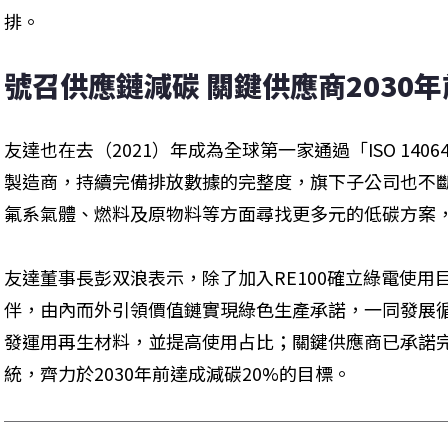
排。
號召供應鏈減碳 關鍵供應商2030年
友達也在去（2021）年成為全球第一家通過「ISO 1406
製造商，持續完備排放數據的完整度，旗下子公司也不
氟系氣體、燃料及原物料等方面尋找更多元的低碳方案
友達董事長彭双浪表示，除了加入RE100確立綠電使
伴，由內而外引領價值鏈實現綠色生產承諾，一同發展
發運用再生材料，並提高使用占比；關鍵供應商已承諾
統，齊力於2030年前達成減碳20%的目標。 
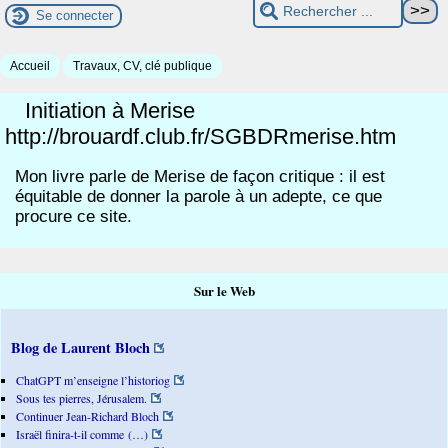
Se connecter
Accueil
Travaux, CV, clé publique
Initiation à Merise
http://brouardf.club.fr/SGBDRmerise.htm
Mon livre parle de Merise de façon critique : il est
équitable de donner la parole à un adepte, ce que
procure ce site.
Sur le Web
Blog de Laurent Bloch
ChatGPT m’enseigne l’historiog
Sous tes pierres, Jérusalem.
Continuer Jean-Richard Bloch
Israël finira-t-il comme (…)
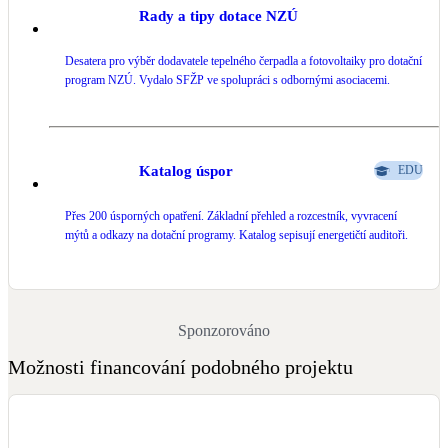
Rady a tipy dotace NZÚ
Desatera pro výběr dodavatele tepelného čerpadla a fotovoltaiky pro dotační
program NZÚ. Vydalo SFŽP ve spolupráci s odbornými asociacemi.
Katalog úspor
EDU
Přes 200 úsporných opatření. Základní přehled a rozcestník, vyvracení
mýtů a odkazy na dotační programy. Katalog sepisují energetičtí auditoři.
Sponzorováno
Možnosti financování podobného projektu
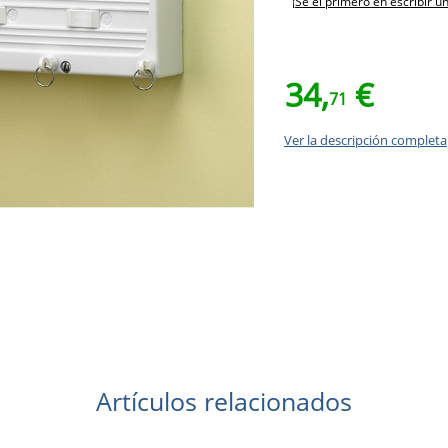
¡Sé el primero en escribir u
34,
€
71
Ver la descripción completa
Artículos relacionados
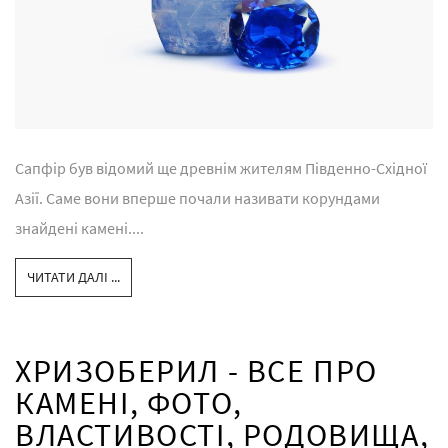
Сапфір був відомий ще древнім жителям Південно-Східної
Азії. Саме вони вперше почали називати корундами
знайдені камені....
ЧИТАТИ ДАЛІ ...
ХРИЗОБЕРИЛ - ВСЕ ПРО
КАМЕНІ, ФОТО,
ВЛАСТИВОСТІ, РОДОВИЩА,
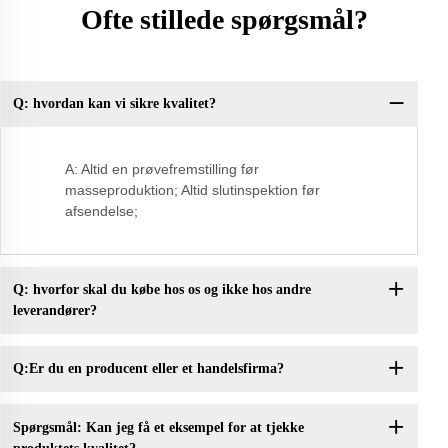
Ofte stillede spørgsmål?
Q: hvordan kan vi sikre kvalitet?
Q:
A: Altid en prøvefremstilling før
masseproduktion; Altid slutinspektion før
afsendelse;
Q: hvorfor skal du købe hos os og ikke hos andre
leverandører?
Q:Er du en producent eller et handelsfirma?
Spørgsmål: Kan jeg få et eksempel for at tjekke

================================

■ **Assignment**
All lines from the start of the entries above through the line containing "Rady a tipy dotace NZÚ" are to be given again exactly; the pictures are not.

■ **Task output**
排。
號召供應鏈減碳 關鍵供應商2030年
友達也在去（2021）年成為全球第一家通過「ISO 1406
製造商，持續完備排放數據的完整度，旗下子公司也不
氟系氣體、燃料及原物料等方面尋找更多元的低碳方案
友達董事長彭双浪表示，除了加入RE100確立綠電使
伴，由內而外引領價值鏈實現綠色生產承諾，一同發展
發運用再生材料，並提高使用占比；關鍵供應商已承諾
統，齊力於2030年前達成減碳20%的目標。 
Se connecter
Accueil
Travaux, CV, clé publique
Initiation à Merise
http://brouardf.club.fr/SGBDRmerise.htm
Mon livre parle de Merise de façon critique : il est
équitable de donner la parole à un adepte, ce que
procure ce site.
Sur le Web
Blog de Laurent Bloch
ChatGPT m’enseigne l’historiog
Sous tes pierres, Jérusalem.
Continuer Jean-Richard Bloch
Israël finira-t-il comme (…)
Rady a tipy dotace NZÚ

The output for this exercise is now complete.